Über die Isar wurde auf den langen Flößen über Jahrhunderte hinweg Unmengen Holz und andere Waren transportiert. In München kamen jährlich durchschnittlich 14.000 Festmeter Brenn-, Bau- und Werkholz an. Das zeigt, wie bedeutungsvoll die Flößerei über Jahrhunderte hinweg für München war. Entlang der Isar lebten Flößerfamilien, die das traditionelle Handwerk des Floßbaus und die Kunst, ein Floß zu steuern und sicher durch Stromschnellen, Wehre und andere Gefahrenstellen zu flößen, über Generationen hinweg weitergaben und ausübten. Handwerkliches Geschick, viel Wissen über das Material Holz und auch eine gute Portion Mut, muss einer mitbringen, der Flößer wird. Heute noch dienen als Ruderschlaufe zusammengedrehte Zweige – Wiede nennt man einen solchen "Naturdraht". Wehe dem Flößer, dessen Wieden nicht halten und das Floß auf der reißenden Isar sein Steuer verliert!
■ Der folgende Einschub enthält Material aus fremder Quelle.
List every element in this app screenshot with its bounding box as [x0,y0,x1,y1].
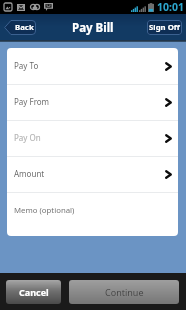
staticText: Pay From [14,96,165,107]
staticText: Amount [14,168,165,179]
staticText: Pay On [14,132,165,143]
staticText: Continue [105,286,144,298]
staticText: Sign Off [149,22,180,33]
button[interactable]: Pay From [7,85,178,120]
button[interactable]: Back [4,20,36,35]
button[interactable]: Sign Off [147,20,182,35]
staticText: Memo (optional) [14,205,75,216]
staticText: Pay To [14,60,165,71]
staticText: Cancel [19,286,49,298]
button[interactable]: Continue [69,280,179,304]
button[interactable]: Pay On [7,121,178,156]
staticText: Pay Bill [72,20,114,36]
staticText: 10:01 [157,0,184,14]
button[interactable]: Cancel [6,280,61,304]
button[interactable]: Pay To [7,48,178,84]
button[interactable]: Amount [7,157,178,192]
staticText: Back [15,22,34,33]
button[interactable]: Memo (optional) [7,193,178,236]
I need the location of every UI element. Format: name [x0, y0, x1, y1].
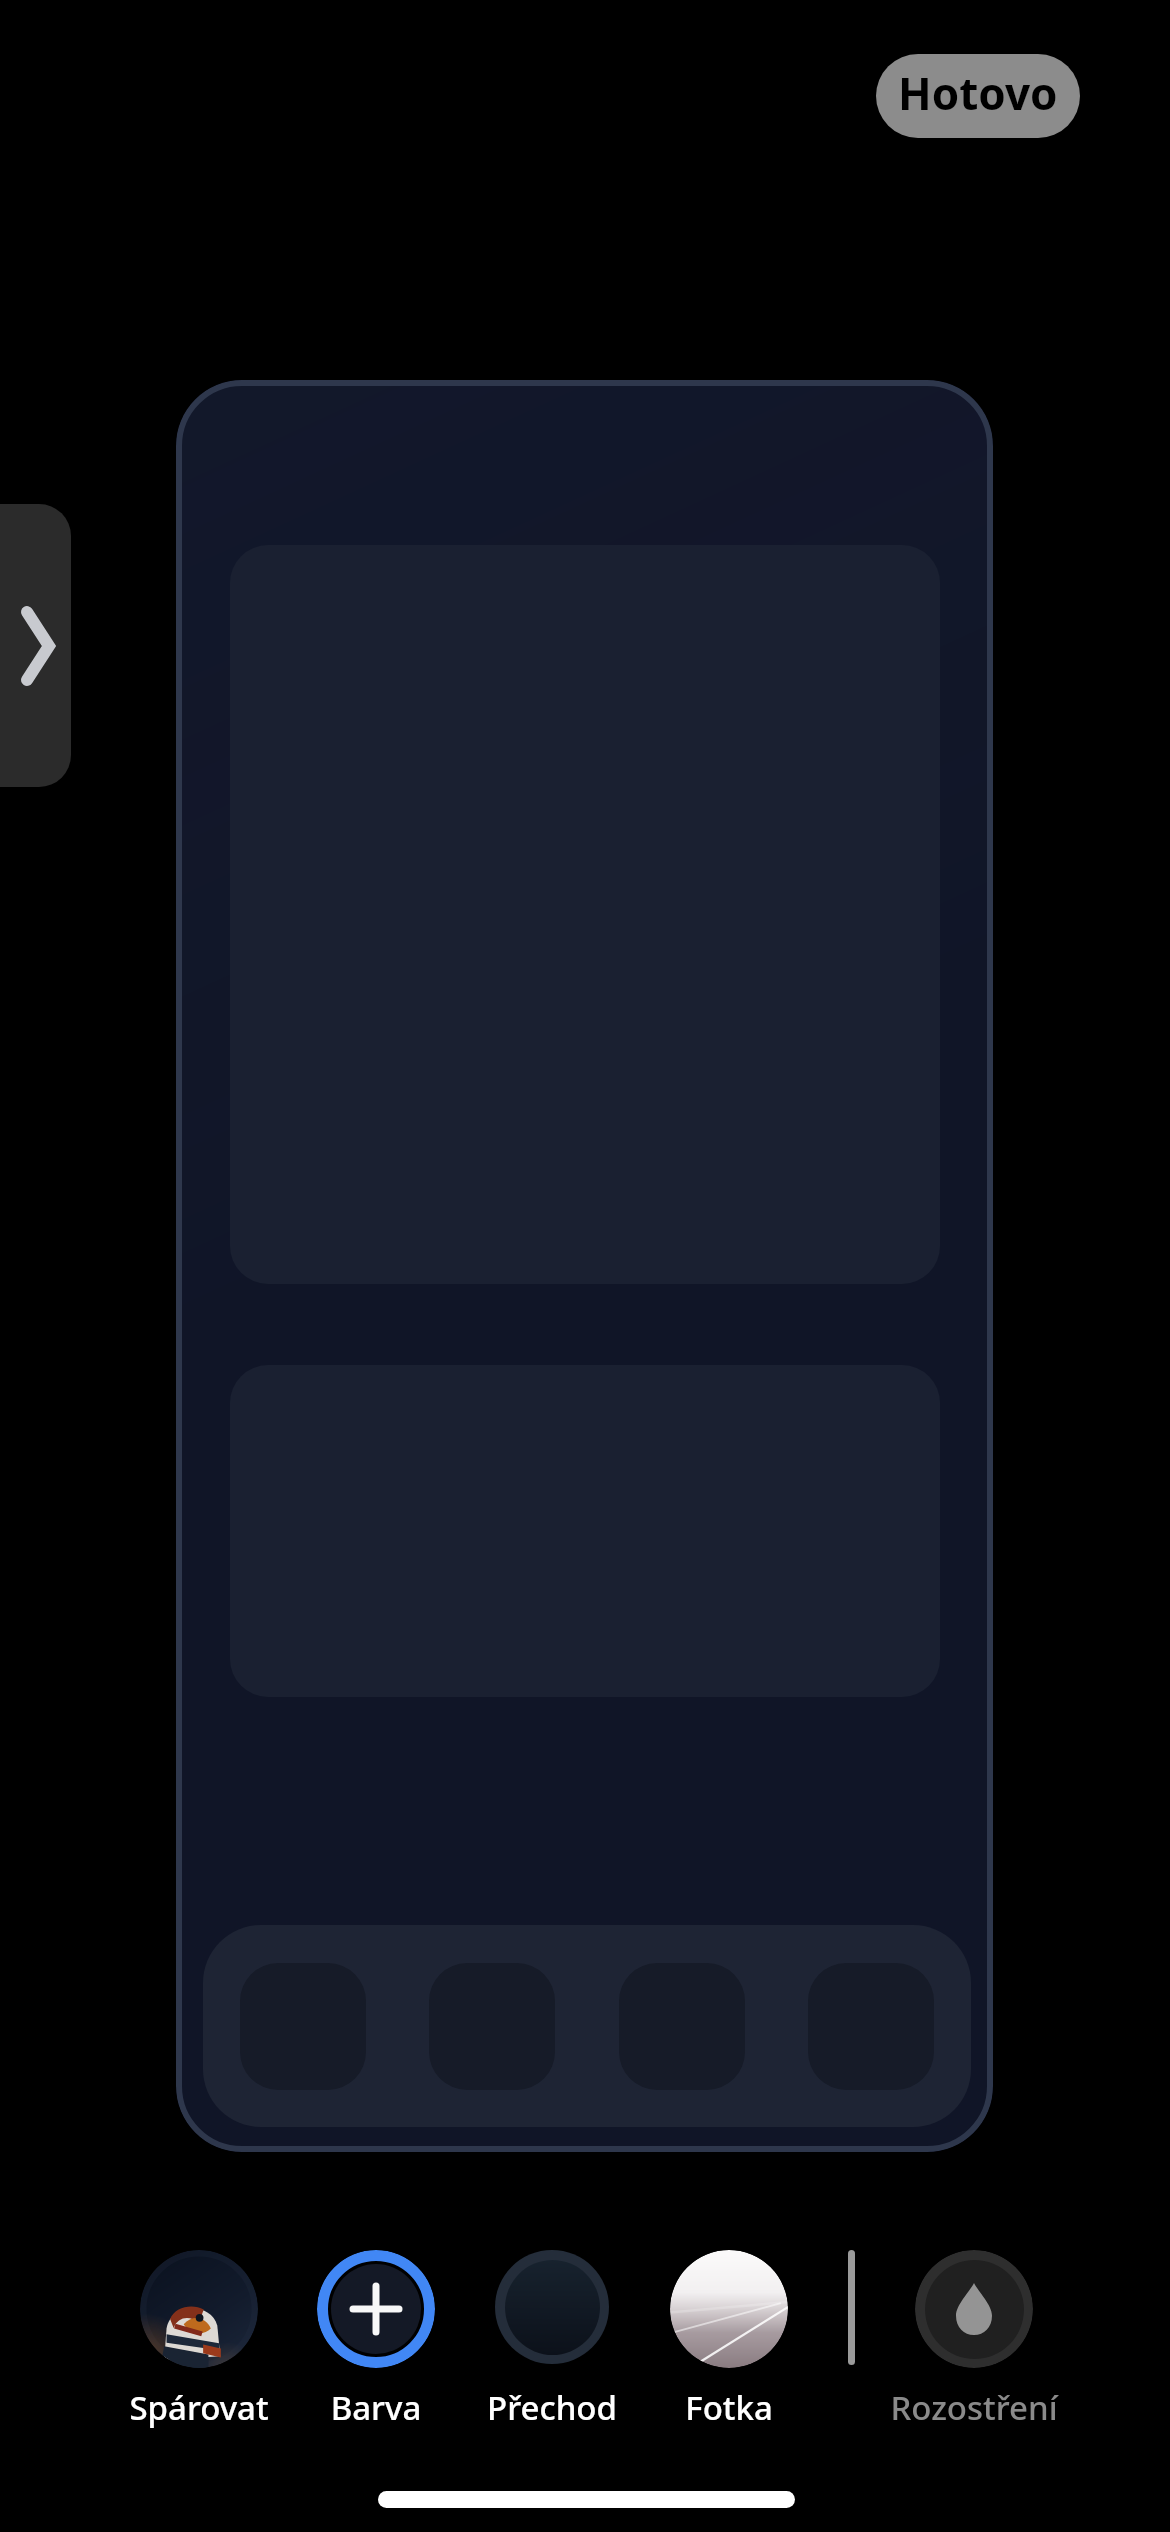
button[interactable]: Spárovat [140, 2250, 258, 2368]
staticText: Fotka [579, 2385, 879, 2430]
button[interactable]: App 1 [240, 1963, 366, 2090]
button[interactable]: Rozostření [915, 2250, 1033, 2368]
staticText: Hotovo [898, 63, 1058, 123]
button[interactable]: Přechod [495, 2250, 609, 2364]
button[interactable]: Fotka [670, 2250, 788, 2368]
staticText: Rozostření [824, 2385, 1124, 2430]
staticText: Přechod [402, 2385, 702, 2430]
staticText: Barva [226, 2385, 526, 2430]
button[interactable]: Open panel [0, 504, 71, 787]
button[interactable]: App 2 [429, 1963, 555, 2090]
button[interactable]: Barva [317, 2250, 435, 2368]
staticText: Spárovat [49, 2385, 349, 2430]
button[interactable]: App 4 [808, 1963, 934, 2090]
button[interactable]: Hotovo [876, 54, 1080, 138]
button[interactable]: App 3 [619, 1963, 745, 2090]
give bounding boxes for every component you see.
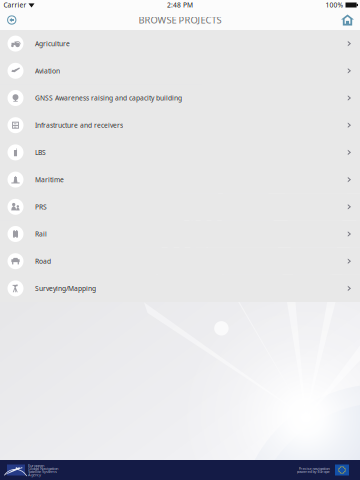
staticText: 100%	[326, 1, 344, 10]
staticText: LBS	[35, 148, 46, 157]
staticText: Satellite Systems	[28, 469, 57, 474]
staticText: Rail	[35, 230, 47, 238]
button[interactable]: Surveying/Mapping	[0, 275, 360, 302]
staticText: Maritime	[35, 175, 64, 184]
button[interactable]: Infrastructure and receivers	[0, 112, 360, 139]
staticText: GNSS Awareness raising and capacity buil…	[35, 94, 182, 102]
staticText: powered by Europe	[296, 469, 330, 474]
staticText: Road	[35, 257, 51, 266]
staticText: Infrastructure and receivers	[35, 121, 123, 130]
staticText: Precise navigation	[298, 466, 330, 471]
button[interactable]: Home	[337, 10, 358, 30]
button[interactable]: Road	[0, 248, 360, 275]
button[interactable]: Maritime	[0, 166, 360, 193]
button[interactable]: Agriculture	[0, 30, 360, 57]
staticText: Global Navigation	[28, 466, 58, 471]
staticText: 2:48 PM	[167, 1, 193, 10]
staticText: Agriculture	[35, 39, 70, 48]
button[interactable]: Aviation	[0, 57, 360, 84]
button[interactable]: GNSS Awareness raising and capacity buil…	[0, 84, 360, 112]
staticText: Agency	[28, 472, 41, 477]
button[interactable]: PRS	[0, 193, 360, 220]
button[interactable]: Rail	[0, 220, 360, 248]
staticText: Carrier	[4, 1, 26, 10]
button[interactable]: Back	[2, 11, 22, 29]
staticText: Aviation	[35, 66, 60, 75]
button[interactable]: LBS	[0, 139, 360, 166]
staticText: BROWSE PROJECTS	[138, 14, 222, 26]
staticText: Surveying/Mapping	[35, 284, 96, 293]
staticText: PRS	[35, 202, 47, 211]
staticText: European	[28, 463, 44, 468]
In Bayern war das Handwerk der Flößer schon früh in Zünften organisiert und die Flößerfamilien waren eine wichtige Berufsgruppe für Handwerk und Handel. Geflößtes Holz wurde als ein sehr hochwertiges Holz gehandelt und Flößer hatten mitunter ein gutes Auskommen. Erst als Schienennetz und Straßennetz ausgebaut wurden und die Güter über den Landweg in großen Lkws schnell zu ihrem Ziel gelangten, erlitt die Flößerei Ende des 19.Jahrhunderts ihren Untergang. Was sich aber hielt: Die Tourismus- und Vergnügungsbranche bedient sich immer noch der Flößerei. Eine völlig neue Erfindung war das aber nicht, denn dass Ausflügler auf Flöße stiegen, um genussreich über die Isar zu fahren, das gab es schon Ende des 19. Jahrhunderts.
Ein Münchner Flößermuseum
Wenn man bedenkt, dass die Flößerei ein so altes Handwerk ist, welches sogar schon im Alten Testament Erwähnung findet und dass es München als florierende Metropole so nicht gäbe, wenn es nicht die Isar-Flößerei gegeben hätte, kann man durchaus die Frage stellen, warum es in der Stadt kein eigenes Museum gibt, in dem an diese alte Tradition erinnert wird. Der Flößer-Kulturverein München-Thalkirchen e.V. will das ändern. Die Mitglieder des Vereins haben sich zum Ziel gesetzt, für dieses stadtgeschichtliche Thema ein eigenes Museum zu errichten. Noch sind sie auf der Suche nach geeigneten Räumen. Natürlich wäre ein Standort mit Blick auf die Isar ideal!